C’est vrai que vous perdez jusqu’à cinq litres de transpiration par match ?C’est vrai. En Chine, surtout, je souffrais de déshydratation, je transpirais énormément, il m’arrivait d’avoir des crampes, je récupérais moins vite après les matchs. En plus de ça, ça vous fatigue mentalement, vous tombez plus facilement malade. J’ai même attrapé une allergie en Chine. Je transpirais tellement que ma peau me grattait. J’ai alors fait des analyses, et ils ont fini par trouver un traitement pour stopper l’allergie. Quand je suis arrivé au Brésil, j’ai voulu faire le point. J’ai discuté avec mes médecins, ceux du club, le préparateur physique, le nutritionniste : j’ai l’impression que ça a très bien marché, puisque que je n’ai jamais joué autant de matchs dans ma carrière que la saison passée !

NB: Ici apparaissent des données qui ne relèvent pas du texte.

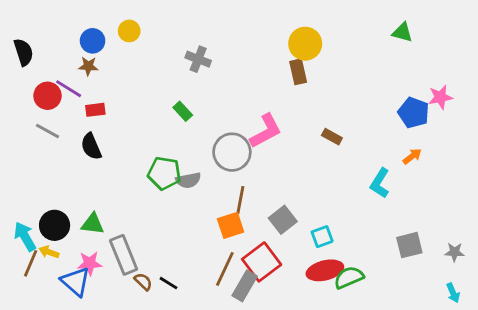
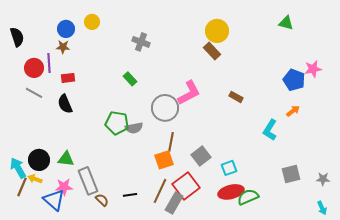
brown rectangle: (298, 72) -> (212, 51), turned -30
purple line: (69, 89) -> (49, 63), turned 54
black line: (169, 283) -> (130, 195), moved, turned -40

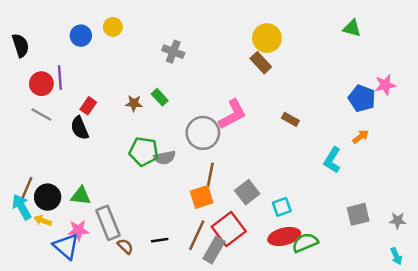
brown star: (63, 47) -> (134, 103), moved
red rectangle: (68, 78) -> (88, 106), moved, turned -48
brown line: (22, 187) -> (27, 188), moved

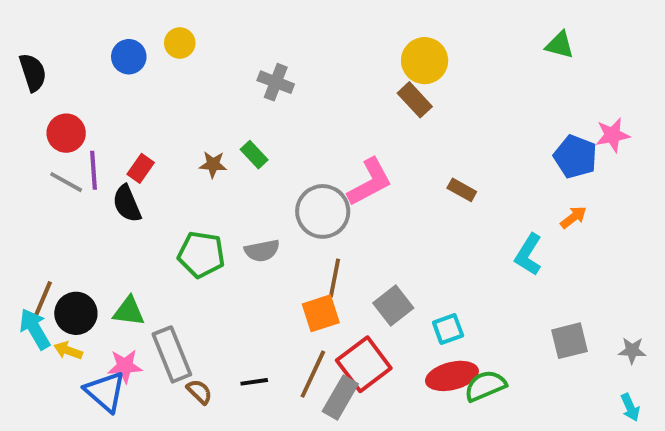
purple line: (60, 77) -> (94, 170), moved
green pentagon: (144, 151) -> (201, 255), moved

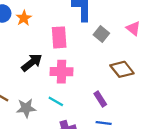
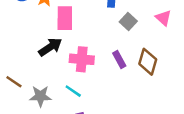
pink rectangle: (59, 37) -> (65, 18), moved
brown diamond: (122, 69) -> (148, 62), turned 50
purple rectangle: (100, 99) -> (119, 60), moved

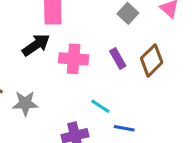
brown diamond: (148, 62) -> (152, 60), turned 30
cyan line: (73, 91) -> (100, 106), moved

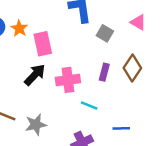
purple rectangle: (118, 59) -> (104, 72), turned 56
cyan line: (100, 106) -> (89, 106), moved

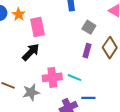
gray square: (105, 33) -> (89, 27), moved
pink cross: (68, 80) -> (52, 77), moved
blue line: (121, 128) -> (88, 98), moved

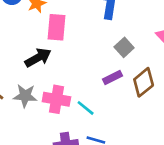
purple rectangle: (87, 51) -> (112, 77), turned 32
gray star: (31, 92) -> (25, 96), moved

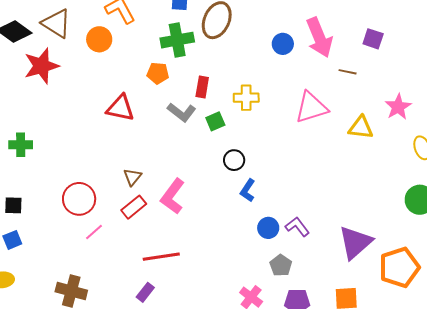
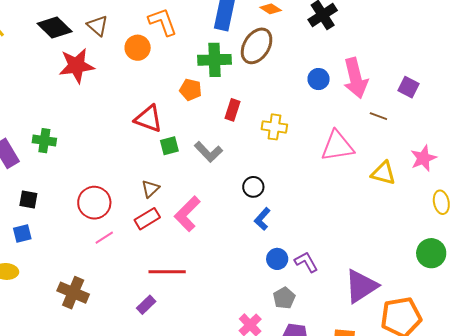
brown triangle: (56, 23) -> (98, 26), size x0.7
gray L-shape: (182, 112) -> (208, 152), moved
green square: (215, 121) -> (169, 146), moved

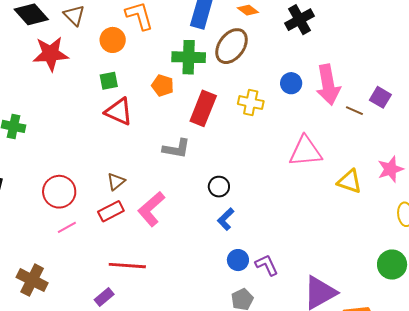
red rectangle: (232, 110) -> (203, 108), size x1.6
brown line: (378, 116) -> (354, 111), moved
yellow cross: (274, 127) -> (251, 103), moved
green square: (169, 146) -> (109, 81), moved
gray L-shape: (208, 152) -> (176, 149), turned -40

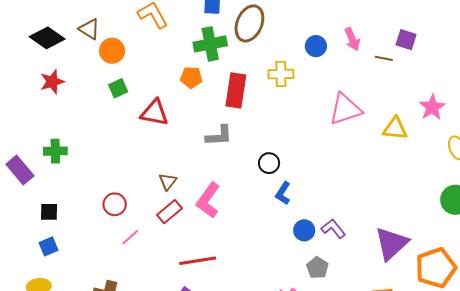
orange circle: (113, 40) -> (112, 51), moved
red star: (51, 54) -> (52, 82), moved, size x0.7
green square: (109, 81) -> (118, 88), moved
pink arrow: (328, 85) -> (352, 39), size x0.6
red circle: (59, 192) -> (115, 204), size x0.7

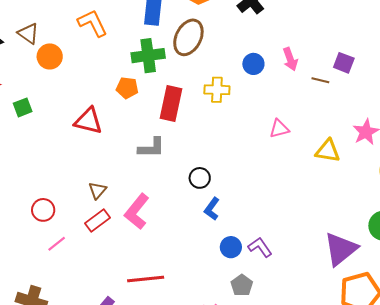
green square: (118, 88) -> (23, 107), moved
pink triangle: (345, 109) -> (279, 129), size x0.6
purple triangle: (391, 244) -> (341, 249), moved
red line: (198, 261) -> (146, 279), moved

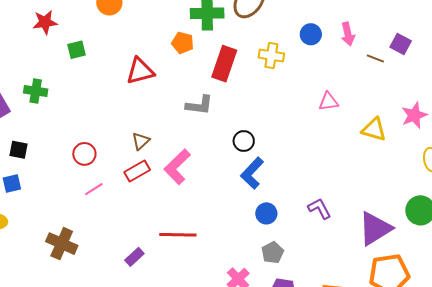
red triangle: (88, 121) -> (140, 71), turned -36
blue L-shape: (212, 209) -> (252, 173), size x1.4
purple L-shape: (260, 247) -> (319, 208), moved

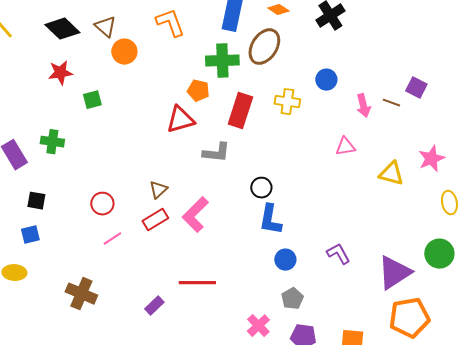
pink arrow: (348, 34) -> (363, 106), moved
red triangle: (140, 71) -> (180, 120), moved
blue L-shape: (252, 173) -> (270, 220), turned -32

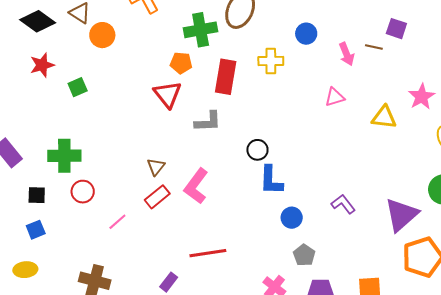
red triangle: (180, 120) -> (168, 94), turned -44
green cross: (52, 142) -> (64, 156), moved, size x1.4
red circle: (102, 204) -> (83, 192), moved

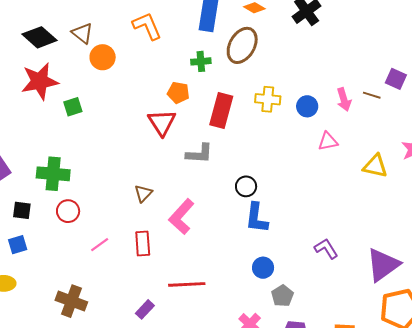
green cross: (201, 30) -> (201, 61), size x0.6
blue circle: (306, 34) -> (307, 106), moved
red star: (42, 65) -> (40, 81), size x1.5
red rectangle: (157, 197) -> (143, 244), moved, turned -60
blue circle: (292, 218) -> (263, 268), moved

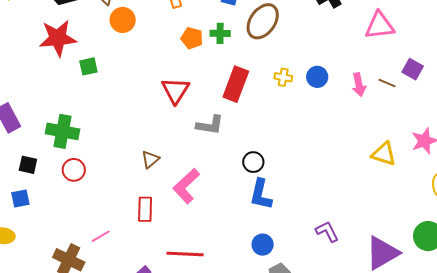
orange pentagon: (178, 93) -> (192, 38), moved
yellow cross: (268, 99) -> (283, 77), size x0.7
blue circle: (307, 106) -> (317, 77), moved
pink triangle: (328, 141) -> (380, 26), moved, size x1.5
pink line: (100, 245) -> (101, 236), moved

Il y a un remède miracle alors ?Déjà, je ne sais pas pourquoi je transpirais autant en Chine. Le climat humide ? La pollution ? Je ne sais pas, mais en arrivant au Brésil, ils m’ont fait prendre un traitement à base de sels minéraux. Avant les matchs, je prends des sels, je bois beaucoup d’eau, ça fonctionne, c’est ma routine maintenant.
Quand on regarde votre carrière, on voit un attaquant qui marque des buts absolument partout où il passe, qui gagne des titres partout. Il y a un regret de ne pas avoir joué dans un immense club européen ?Je n’ai aucun regret sur mon parcours, je suis fier, heureux des choses que j’ai pu accomplir. On peut toujours faire des hypothèses. Si j’avais gardé ces statistiques de Porto dans un grand club d’Italie, d’Angleterre ou d’Espagne, bien sûr que la reconnaissance pour ma carrière serait tout autre aujourd’hui. J’ai croisé plein de coéquipiers ou d’adversaires dans ma carrière qui m’ont dit : « Tu méritais de jouer en Premier League, au Real, au Barça », mais bon. En vérité, personne ne sait ce qui serait arrivé si j’étais allé là-bas. Moi, j’ai une grande foi en Dieu, je suis reconnaissant pour le parcours de vie que j’ai eu, je ne me repens d’aucune décision que j’ai prise.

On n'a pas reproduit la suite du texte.